Mo., 18.01.2016

Beinbruch im Grevener Krankenhaus falsch behandelt? „Da kann man doch kein Vertrauen mehr haben“

Mit der medizinischen Behandlung  im Krankenhaus war eine 77-jährige Patientin gar nicht zufrieden.

Mit der medizinischen Behandlung  im Krankenhaus war eine 77-jährige Patientin gar nicht zufrieden. Foto: pbe

Greven - 

Mit einem dreifachen Beinbruch kam eine 77-Jährige ins Grevener Krankenhaus. Weil sie sich dort nicht adäquat versorgt fühlte, wechselte sie schließlich nach Münster ins Franziskus-Hospital.

Von Ulrich Reske

Dass mit Franziskus und dem Maria-Josef-Hospital zusammenwachse, was zusammen gehöre, nein, das sieht die 77-jährige Grevenerin gar nicht so. Und zwar in doppelter Hinsicht: Mit einem dreifachen Beinbruch nach einem Sturz war sie um den 10. Oktober herum ins Grevener Krankenhaus eingeliefert worden. Mit einem Nagel hatten die Operateure die Bruchstellen wieder zusammengeführt. Ihre Skepsis, dass dies nicht wieder richtig zusammenwachsen werde, bestätigte sich. Zwar wurde die Patientin nach drei Wochen wieder entlassen. Doch starke Schmerzen waren auch weiterhin ihr Begleiter. Letztlich lautete auch die Diagnose des Chefarztes: „Das wird nicht wieder.“ Ein neuer OP-Termin wurde angesetzt. Früh am Morgen sei sie schon im Krankenhaus gewesen, habe stundenlang warten müssen, bis ihr um 11.30 Uhr erklärt worden sei, dass die richtigen Schrauben für eine neue Operation nicht zur Verfügung stünden. „Da kann man doch kein Vertrauen mehr haben“, sagt die 77-Jährige. Sie wechselte das Krankenhaus und ließ sich kurz vor Weihnachten im Franziskus-Hospital in Münster operieren.

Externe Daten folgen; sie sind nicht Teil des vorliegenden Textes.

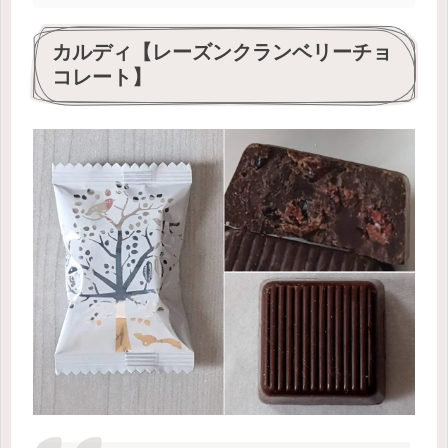
カルディ【レーズンクランベリーチョ
コレート】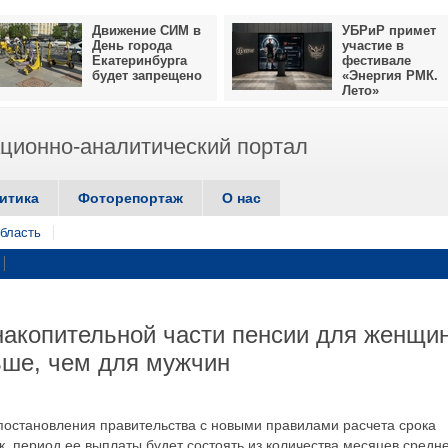
Движение СИМ в
УБРиР примет
День города
участие в
Екатеринбурга
фестивале
будет запрещено
«Энергия РМК.
Лето»
ионно-аналитический портал
итика
Фоторепортаж
О нас
бласть
акопительной части пенсии для женщи
ьше, чем для мужчин
 постановления правительства с новыми правилами расчета срока
к, период ее выплаты будет состоять из количества месяцев средн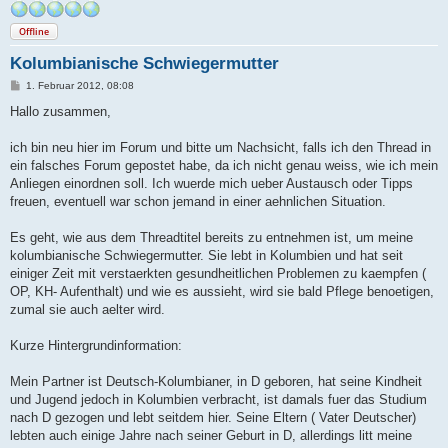
Offline
Kolumbianische Schwiegermutter
B
1. Februar 2012, 08:08
e
i
Hallo zusammen,
t
r
a
ich bin neu hier im Forum und bitte um Nachsicht, falls ich den Thread in
g
ein falsches Forum gepostet habe, da ich nicht genau weiss, wie ich mein
Anliegen einordnen soll. Ich wuerde mich ueber Austausch oder Tipps
freuen, eventuell war schon jemand in einer aehnlichen Situation.
Es geht, wie aus dem Threadtitel bereits zu entnehmen ist, um meine
kolumbianische Schwiegermutter. Sie lebt in Kolumbien und hat seit
einiger Zeit mit verstaerkten gesundheitlichen Problemen zu kaempfen (
OP, KH- Aufenthalt) und wie es aussieht, wird sie bald Pflege benoetigen,
zumal sie auch aelter wird.
Kurze Hintergrundinformation:
Mein Partner ist Deutsch-Kolumbianer, in D geboren, hat seine Kindheit
und Jugend jedoch in Kolumbien verbracht, ist damals fuer das Studium
nach D gezogen und lebt seitdem hier. Seine Eltern ( Vater Deutscher)
lebten auch einige Jahre nach seiner Geburt in D, allerdings litt meine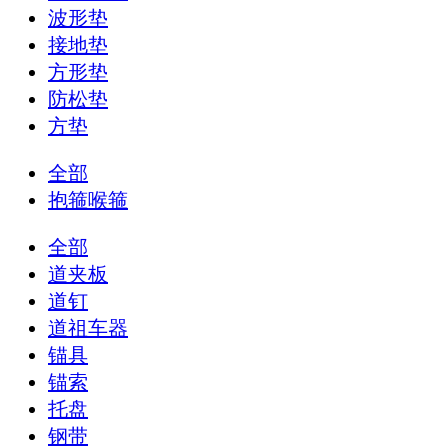
波形垫
接地垫
方形垫
防松垫
方垫
全部
抱箍喉箍
全部
道夹板
道钉
道祖车器
锚具
锚索
托盘
钢带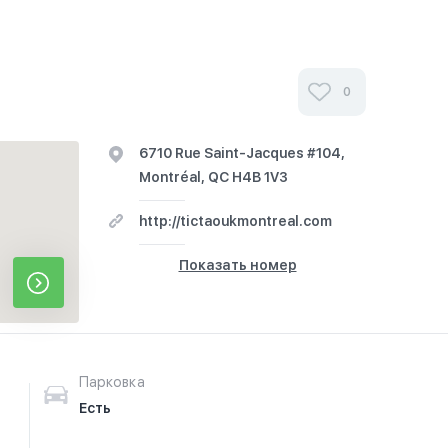
0
6710 Rue Saint-Jacques #104,
Montréal, QC H4B 1V3
http://tictaoukmontreal.com
Показать номер
Парковка
Есть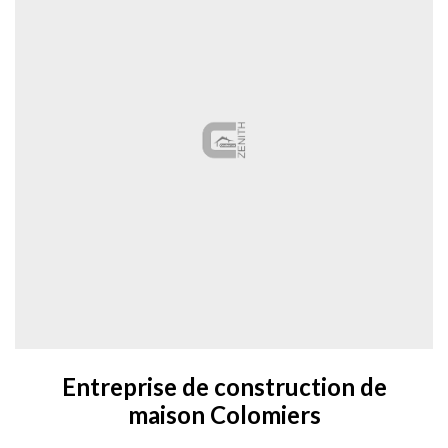
Entreprise de construction de
maison Colomiers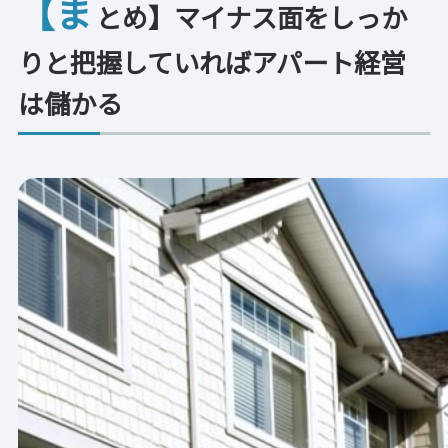
【ま
とめ】マイナス面をしっか
りと把握していればアパート経営
は儲かる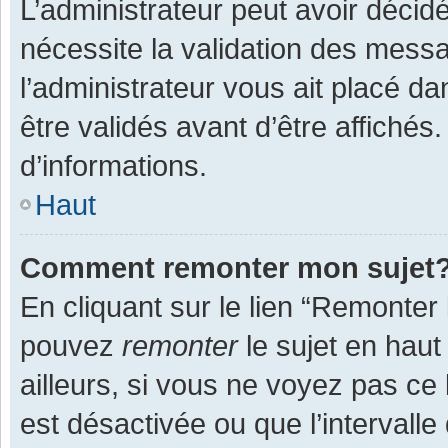
L’administrateur peut avoir décid
nécessite la validation des messa
l’administrateur vous ait placé 
être validés avant d’être affichés
d’informations.
Haut
Comment remonter mon sujet
En cliquant sur le lien “Remonter 
pouvez
remonter
le sujet en haut
ailleurs, si vous ne voyez pas ce 
est désactivée ou que l’intervall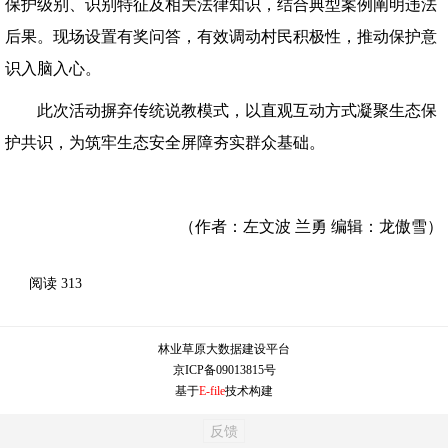
保护级别、识别特征及相关法律知识，结合典型案例阐明违法
后果。现场设置有奖问答，有效调动村民积极性，推动保护意
识入脑入心。
此次活动摒弃传统说教模式，以直观互动方式凝聚生态保
护共识，为
筑牢生态安全屏障
夯实群众基础。
（作者：左文波 兰勇 编辑：龙傲雪）
阅读
313
林业草原大数据建设平台
京ICP备09013815号
基于
E-file
技术构建
反馈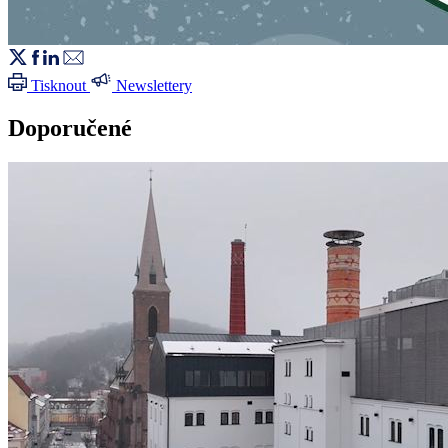
Tisknout
Newslettery
Doporučené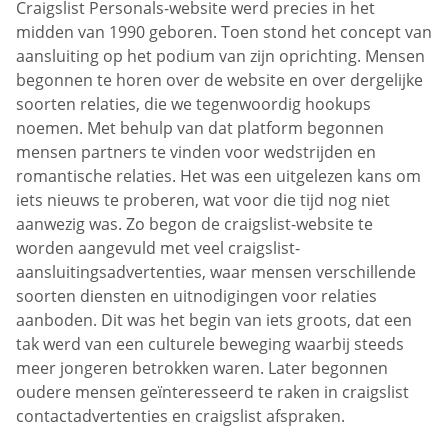
Craigslist Personals-website werd precies in het
midden van 1990 geboren. Toen stond het concept van
aansluiting op het podium van zijn oprichting. Mensen
begonnen te horen over de website en over dergelijke
soorten relaties, die we tegenwoordig hookups
noemen. Met behulp van dat platform begonnen
mensen partners te vinden voor wedstrijden en
romantische relaties. Het was een uitgelezen kans om
iets nieuws te proberen, wat voor die tijd nog niet
aanwezig was. Zo begon de craigslist-website te
worden aangevuld met veel craigslist-
aansluitingsadvertenties, waar mensen verschillende
soorten diensten en uitnodigingen voor relaties
aanboden. Dit was het begin van iets groots, dat een
tak werd van een culturele beweging waarbij steeds
meer jongeren betrokken waren. Later begonnen
oudere mensen geïnteresseerd te raken in craigslist
contactadvertenties en craigslist afspraken.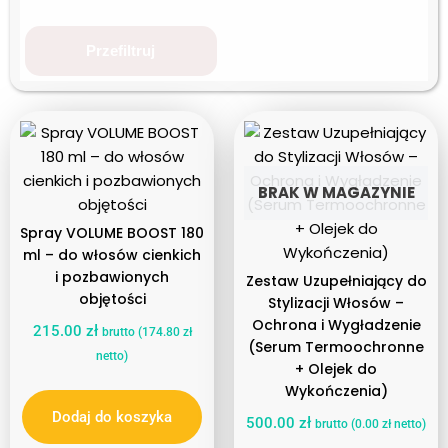
Przefiltruj
BRAK W MAGAZYNIE
Spray VOLUME BOOST 180
ml – do włosów cienkich
i pozbawionych
Zestaw Uzupełniający do
objętości
Stylizacji Włosów –
Ochrona i Wygładzenie
215.00
zł
brutto (
174.80
zł
(Serum Termoochronne
netto)
+ Olejek do
Wykończenia)
Dodaj do koszyka
500.00
zł
brutto (
0.00
zł
netto)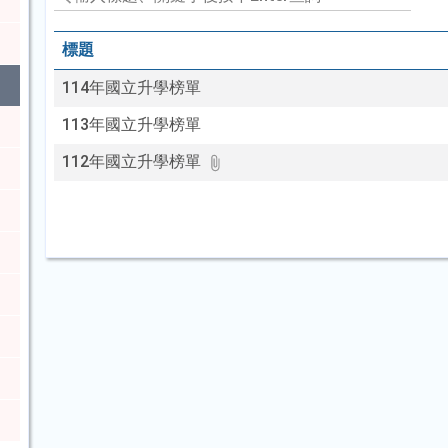
入
標
標題
題、
關
114年國立升學榜單
鍵
字
113年國立升學榜單
後
按
112年國立升學榜單
下
Enter
查
詢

Für Dr. Christoph Wegmann, Chefarzt der chirurgischen Abteilung, stellt sich die Situation gänzlich anders dar. Zwar räumt er ein, dass sich eine verzögerte Bruchheilung eingestellt habe. Angesichts des Alters der Patientin sei dies aber durchaus normal, ergänzt Wegmann. Deswegen habe man einen neuen OP-Termin anberaumen müssen. Da üblicherweise ein Krankenhaus aber nicht sämtliches Equipment vorhalten könne, habe man entsprechende Nägel, die zur Operation notwendig waren, bestellen müssen. Dieses Material sei eben auch zum anberaumten Termin noch nicht da gewesen. „Eine Verzögerung, die aber rein gar nichts mit der wirtschaftlichen Situation des Krankenhauses oder der Übergangszeit zu tun hat“, macht der Grevener Arzt deutlich. Sämtliche Operationen seien jederzeit korrekt ausgeführt worden.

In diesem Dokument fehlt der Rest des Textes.